How to do Data Analysis in a Pandas DataFrame?
DATA MUNGING

How to do Data Analysis in a Pandas DataFrame?

How to do Data Analysis in a Pandas DataFrame?

This recipe helps you do Data Analysis in a Pandas DataFrame

0
This data science python source code does the following : 1. Implements arithmetic transformation on selected groups. 2. Groups selected columns using Groupby function for statistical analysis.
In [1]:
## How to do Data Analysis in a Pandas DataFrame
def Kickstarter_Example_70():
    print()
    print(format('How to Data Analysis in a Pandas DataFrame','*^82'))
    import warnings
    warnings.filterwarnings("ignore")

    # load libraries
    import pandas as pd

    # Create dataframe
    raw_data = {'regiment': ['Nighthawks', 'Nighthawks', 'Nighthawks', 'Nighthawks', 'Dragoons', 'Dragoons', 'Dragoons', 'Dragoons', 'Scouts', 'Scouts', 'Scouts', 'Scouts'],
                'company': ['1st', '1st', '2nd', '2nd', '1st', '1st', '2nd', '2nd','1st', '1st', '2nd', '2nd'],
                'name': ['Miller', 'Jacobson', 'Ali', 'Milner', 'Cooze', 'Jacon', 'Ryaner', 'Sone', 'Sloan', 'Piger', 'Riani', 'Ali'],
                'preTestScore': [4, 24, 31, 2, 3, 4, 24, 31, 2, 3, 2, 3],
                'postTestScore': [25, 94, 57, 62, 70, 25, 94, 57, 62, 70, 62, 70]}
    df = pd.DataFrame(raw_data, columns = ['regiment', 'company', 'name', 'preTestScore', 'postTestScore']); print(df)

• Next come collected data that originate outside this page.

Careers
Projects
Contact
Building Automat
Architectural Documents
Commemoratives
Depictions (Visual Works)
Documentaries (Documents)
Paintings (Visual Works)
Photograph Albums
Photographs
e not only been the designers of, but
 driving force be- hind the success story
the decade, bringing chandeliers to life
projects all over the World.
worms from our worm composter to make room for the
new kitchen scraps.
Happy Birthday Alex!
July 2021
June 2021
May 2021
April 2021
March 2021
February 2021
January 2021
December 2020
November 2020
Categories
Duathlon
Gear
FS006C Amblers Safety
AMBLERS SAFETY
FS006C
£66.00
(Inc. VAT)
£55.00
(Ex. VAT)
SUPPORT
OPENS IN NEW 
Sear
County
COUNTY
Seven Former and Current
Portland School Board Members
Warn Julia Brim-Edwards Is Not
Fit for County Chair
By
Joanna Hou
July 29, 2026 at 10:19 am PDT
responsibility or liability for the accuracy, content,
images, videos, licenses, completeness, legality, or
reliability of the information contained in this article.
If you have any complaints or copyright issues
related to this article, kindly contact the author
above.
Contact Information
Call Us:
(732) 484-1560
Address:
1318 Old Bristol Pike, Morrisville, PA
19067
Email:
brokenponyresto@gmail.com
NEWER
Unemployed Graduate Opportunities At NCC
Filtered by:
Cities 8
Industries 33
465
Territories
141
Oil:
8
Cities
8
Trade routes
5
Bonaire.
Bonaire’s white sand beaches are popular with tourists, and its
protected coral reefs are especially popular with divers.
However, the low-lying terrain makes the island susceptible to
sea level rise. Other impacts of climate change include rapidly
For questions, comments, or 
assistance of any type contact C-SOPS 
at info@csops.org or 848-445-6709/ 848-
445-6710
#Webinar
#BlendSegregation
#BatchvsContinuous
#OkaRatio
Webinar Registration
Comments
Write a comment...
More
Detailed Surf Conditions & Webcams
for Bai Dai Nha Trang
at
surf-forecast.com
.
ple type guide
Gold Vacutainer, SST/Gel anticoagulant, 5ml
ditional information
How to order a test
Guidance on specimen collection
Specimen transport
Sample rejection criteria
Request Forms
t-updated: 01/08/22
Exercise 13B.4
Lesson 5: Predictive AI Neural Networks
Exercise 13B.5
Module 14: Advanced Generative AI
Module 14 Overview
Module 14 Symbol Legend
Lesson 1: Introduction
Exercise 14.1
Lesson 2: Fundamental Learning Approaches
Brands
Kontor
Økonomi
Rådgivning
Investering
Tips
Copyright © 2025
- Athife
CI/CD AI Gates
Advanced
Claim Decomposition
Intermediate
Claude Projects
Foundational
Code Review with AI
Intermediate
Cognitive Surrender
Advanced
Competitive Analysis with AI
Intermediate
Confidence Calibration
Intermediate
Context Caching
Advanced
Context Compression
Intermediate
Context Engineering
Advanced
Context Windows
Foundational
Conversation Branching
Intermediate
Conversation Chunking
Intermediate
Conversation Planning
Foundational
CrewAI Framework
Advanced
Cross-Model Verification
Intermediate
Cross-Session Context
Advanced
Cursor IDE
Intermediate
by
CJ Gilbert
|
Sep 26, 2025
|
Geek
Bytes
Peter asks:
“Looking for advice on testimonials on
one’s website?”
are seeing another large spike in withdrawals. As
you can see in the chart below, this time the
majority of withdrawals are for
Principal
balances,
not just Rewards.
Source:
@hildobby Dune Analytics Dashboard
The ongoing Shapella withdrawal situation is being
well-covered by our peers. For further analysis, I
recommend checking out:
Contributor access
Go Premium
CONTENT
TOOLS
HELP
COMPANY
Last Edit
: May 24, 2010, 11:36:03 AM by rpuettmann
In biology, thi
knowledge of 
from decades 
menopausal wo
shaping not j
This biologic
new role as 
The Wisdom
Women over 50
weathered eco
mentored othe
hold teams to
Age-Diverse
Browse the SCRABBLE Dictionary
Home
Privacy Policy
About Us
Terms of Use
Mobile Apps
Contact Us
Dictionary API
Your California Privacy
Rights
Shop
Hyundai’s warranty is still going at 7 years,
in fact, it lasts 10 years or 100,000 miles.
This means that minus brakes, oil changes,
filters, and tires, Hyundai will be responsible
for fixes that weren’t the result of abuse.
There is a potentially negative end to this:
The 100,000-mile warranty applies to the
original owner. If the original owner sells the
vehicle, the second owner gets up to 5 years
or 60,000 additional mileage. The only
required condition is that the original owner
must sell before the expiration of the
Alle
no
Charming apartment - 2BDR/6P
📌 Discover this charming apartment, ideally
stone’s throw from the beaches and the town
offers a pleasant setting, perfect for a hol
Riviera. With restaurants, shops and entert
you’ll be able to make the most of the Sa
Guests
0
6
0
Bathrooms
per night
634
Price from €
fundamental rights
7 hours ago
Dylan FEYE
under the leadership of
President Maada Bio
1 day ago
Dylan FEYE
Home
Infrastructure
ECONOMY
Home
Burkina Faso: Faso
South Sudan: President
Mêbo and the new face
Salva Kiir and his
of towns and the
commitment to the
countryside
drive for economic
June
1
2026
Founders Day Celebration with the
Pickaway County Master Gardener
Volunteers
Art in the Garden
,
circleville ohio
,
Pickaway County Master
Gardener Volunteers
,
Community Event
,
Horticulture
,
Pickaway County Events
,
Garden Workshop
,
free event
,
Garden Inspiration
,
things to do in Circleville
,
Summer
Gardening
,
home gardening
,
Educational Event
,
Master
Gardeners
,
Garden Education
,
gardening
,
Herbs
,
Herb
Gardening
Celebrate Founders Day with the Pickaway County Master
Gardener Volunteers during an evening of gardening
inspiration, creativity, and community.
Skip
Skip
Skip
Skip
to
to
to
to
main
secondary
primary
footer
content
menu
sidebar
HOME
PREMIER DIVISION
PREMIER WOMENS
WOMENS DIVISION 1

    # Create a groupby variable that groups preTestScores by regiment
    groupby_regiment = df['preTestScore'].groupby(df['regiment'])

    # Descriptive statistics by group
    print(); print(df['preTestScore'].groupby(df['regiment']).describe())

    # Mean of each regiment’s preTestScore
    print(); print(groupby_regiment.mean())

    # Mean preTestScores grouped by regiment and company
    print(); print(df['preTestScore'].groupby([df['regiment'], df['company']]).mean())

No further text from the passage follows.